Quentin nos expone sus tesoros y no nos defrauda. Porque, ¿qué es lo bueno de un recopilatorio? Que te empuje a investigar y a explorar territorios desconocidos, que te anime a escuchar a ese grupo que tanto te ha molado y que desconocías su existencia. Que canciones a las que nunca habías prestado atención se te antojen imprescindibles. Todo eso pasa con la banda sonora de Death Proof.

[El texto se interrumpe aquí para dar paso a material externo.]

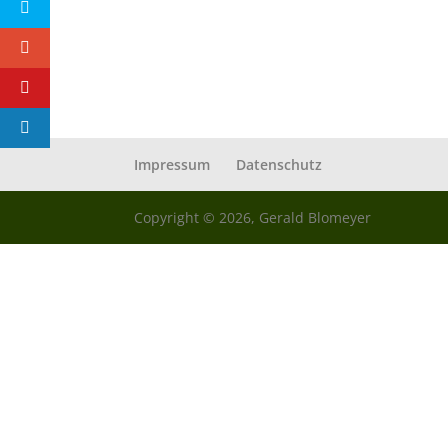
Impressum
Datenschutz
Copyright © 2026, Gerald Blomeyer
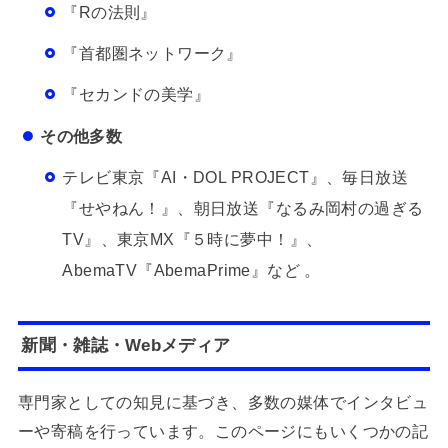
『Rの法則』
『首都圏ネットワーク』
『セカンドの美学』
その他多数
テレビ東京『AI・DOL PROJECT』、毎日放送
『せやねん！』、朝日放送『なるみ岡村の過ぎる
TV』、東京MX『５時に夢中！』、
AbemaTV『AbemaPrime』など 。
新聞・雑誌・Webメディア
専門家としての知見に基づき、多数の媒体でインタビュ
ーや寄稿を行っています。このページにもいくつかの記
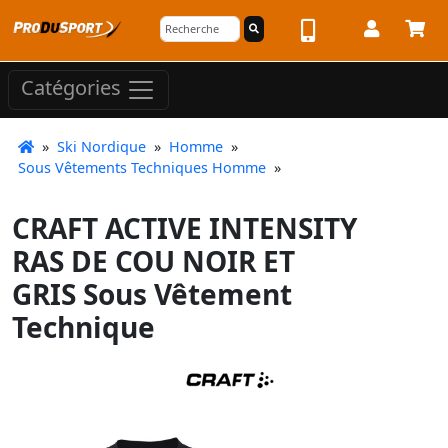
Catégories
»
Ski Nordique
»
Homme
»
Sous Vêtements Techniques Homme
»
CRAFT ACTIVE INTENSITY
RAS DE COU NOIR ET
GRIS Sous Vêtement
Technique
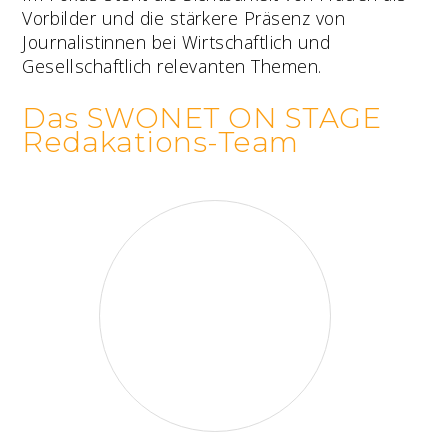
Vorbilder und die stärkere Präsenz von
Journalistinnen bei Wirtschaftlich und
Gesellschaftlich relevanten Themen.
Das SWONET ON STAGE
Redakations-Team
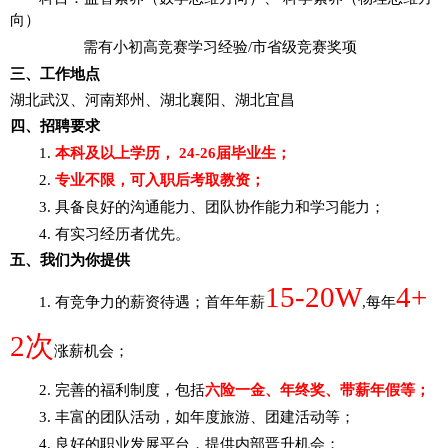
向）
需有小初高竞赛学习经验
/市省级竞赛奖项
三、
工作地点
湖北武汉、河南郑州、湖北襄阳
、
湖北宜昌
四、
招聘要求
1.
本科及以上学历，
2
4-26
届毕业生；
2.
专业不限，可入职后考取教资；
3. 具备良好的沟通能力、团队协作能力和学习能力；
4. 有实习经历者优先。
五、我们为你提供
1
5
-
20W
4+
1. 有竞争力的薪资待遇；首年年薪
,每年
2
次
涨薪机会；
2. 完善的福利制度，包括
六险一金、年终奖、带薪年假等；
3. 丰富的团队活动，如年度旅游、团建活动等；
4. 良好的职业发展平台，提供内部晋升机会；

Redescubres a T. Rex, Willy DeVille o Joe Tex (descubierto por mí, por cierto, en la BSO de Reservoir Dogs). Imposible no caer rendido ante temazos como «Baby it's you» (Smith), «The love you save (may be your own)» (Joe Tex), «Good love, bad love» (Eddie Floyd). Pero el premio gordo se lo lleva «Down in Mexico» (The Coasters), otra canción con momento inolvidable: el baile de Vanessa Ferlito mientras Kurt Russel babea (como todos) siguiendo los sensuales movimientos de Butterfly.

El bailecito: otra imagen para el recuerdo

No es simplemente una banda sonora. Es un disco imprescindible y altamente recomendado para todos aquellos que disfrutan sin prejuicios de la música popular.

Joven Frodo

4 comentarios:

vinagron dijo...

Si señor, gran entrada Joven Frodo. Ratifico todo lo anterior dicho!!!!

Mordor Sonoro dijo...

Menuda lección de frikismo mas cojonuda. Así da gusto hombre!!!!!!.
Dr. Jarri

Alberto dijo...

Jacky Brown es un tostón, pero esta no le va a la zaga...
Anda que decir que son las mejores pelis de Tarantino, anda que...

Juanfran dijo...

Mucho me temo que te dejas deslumbrar fácilmente por los excesos de Tarantino... Déjame adivinar ¿Kill Bill es la mejor? ¿Juas, juas?